Industry Leaders: Bill Jenkins
April 30, 2012
Filed under Features
Kawasaki finished 2011 with the No. 1 motorcycle market share position (excluding scooters) among the Japenese OEMs with Bill Jenkins as vice president of sales. Jenkins attributes the company’s success to teamwork from the sales, marketing and product strategy crew at Kawasaki Motors Corp., U.S.A.
Since moving into his current role in April 2011, Jenkins has yet to stray from the top. Jenkins, who joined the company in 1988 as a district manager, has guided Kawasaki back into dealer favor. Dealer inventories have been reduced by some 40 percent over the past two years thanks to direction provided by Jenkins. The company’s new bi-monthly ordering system is a boost to dealers, as is a product lineup that is stronger than ever, according to many dealers.
Jenkins continually points to the company’s mission statement that — among other things — calls for brand building that will yield retail growth, greater customer retention and financial success at the retail level.

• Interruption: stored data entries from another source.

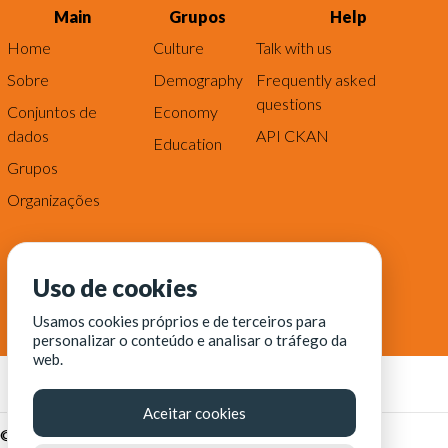
Main
Grupos
Help
Home
Culture
Talk with us
Sobre
Demography
Frequently asked
questions
Conjuntos de
Economy
dados
API CKAN
Education
Grupos
Organizações
Uso de cookies
Usamos cookies próprios e de terceiros para
personalizar o conteúdo e analisar o tráfego da
web.
Aceitar cookies
© Fortaleza Digital || CITINOVA - Fundação de Ciência,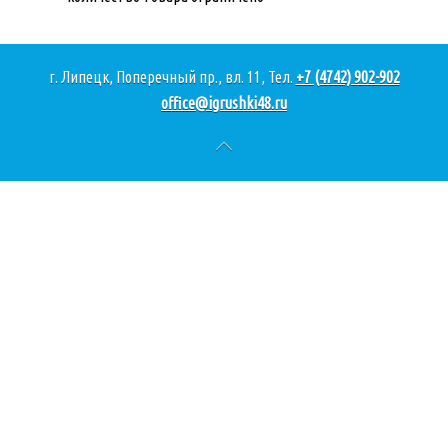
г. Липецк, Поперечный пр., вл. 11, Тел.
+7 (4742) 902-902
office@igrushki48.ru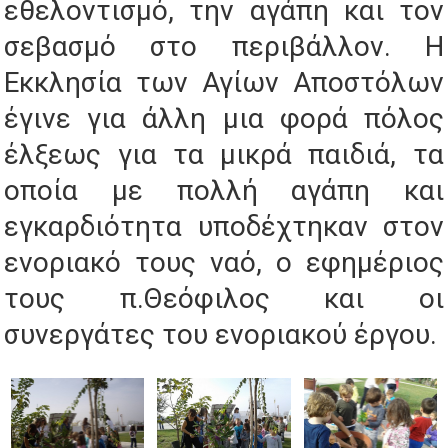
εθελοντισμό, την αγάπη και τον
σεβασμό στο περιβάλλον. Η
Εκκλησία των Αγίων Αποστόλων
έγινε για άλλη μια φορά πόλος
έλξεως για τα μικρά παιδιά, τα
οποία με πολλή αγάπη και
εγκαρδιότητα υποδέχτηκαν στον
ενοριακό τους ναό, ο εφημέριος
τους π.Θεόφιλος και οι
συνεργάτες του ενοριακού έργου.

Ensuring that dealers are profitable with the Kawasaki brand and that customers have a premier experience with their products also drives Jenkins on a daily basis.

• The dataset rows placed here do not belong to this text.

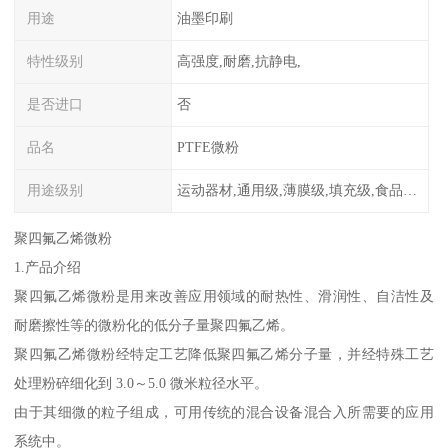
用途
油墨印刷
特性级别
高强度,耐磨,抗静电,
是否进口
否
品名
PTFE微粉
用途级别
运动器材,通用级,薄膜级,填充级,食品级,电子电器部件
聚四氟乙烯微粉
1.产品介绍
聚四氟乙烯微粉是用来改善应用领域的耐热性、滑润性、自洁性及
耐磨擦性等的微粉化的低分子量聚四氟乙烯。
聚四氟乙烯微粉经特定工艺降低聚四氟乙烯分子量，并经特殊工艺
处理粉碎细化到 3.0～5.0 微米粒径水平。
由于其细微的粒子组成，可用传统的混合设备混合入所需要的应用
系统中。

What is the biggest opportunity for the industry, and how can the industry take advantage of it?
Let’s face it — the motorcycle and ATV industry has seen a 50 percent downward trend since 2008. The biggest opportunity we have as a group is to work collectively to reach and excite potential customers from all demographic groups to reinvigorate consumer demand for our products. One method would be to consider collective annual new product launches similar to EICMA of our European counterparts.
What has been the biggest challenge in your current position and how have you dealt with it?
One of the biggest challenges for me over the last two years is to get a sense for the direction in which the entire powersports market is headed. The powersports market volatility over the past couple of years has significantly challenged the planning process for us at KMC and all of the OEMs. I rely on a combination of factors including MIC data, dealer feedback and close monitoring by our field sales staff and ongoing contact with them. It is extremely important that we identify any significant leading indicators so that we can determine future market trends, consumer demand and product needs, which in turn, will yield greater profits for our dealers and KMC.
What’s the best advice you can give to others in the industry?
Remember, we’re selling fun! This is an industry that has always been dependent on recognition of the “fun factor” and “excitement,” inherent to the category. If we all keep sight of that and focus on understanding consumer demand and familiarizing ourselves with the products the meet that demand, we will be headed in a profitable direction. Oh, and take time to enjoy the ride!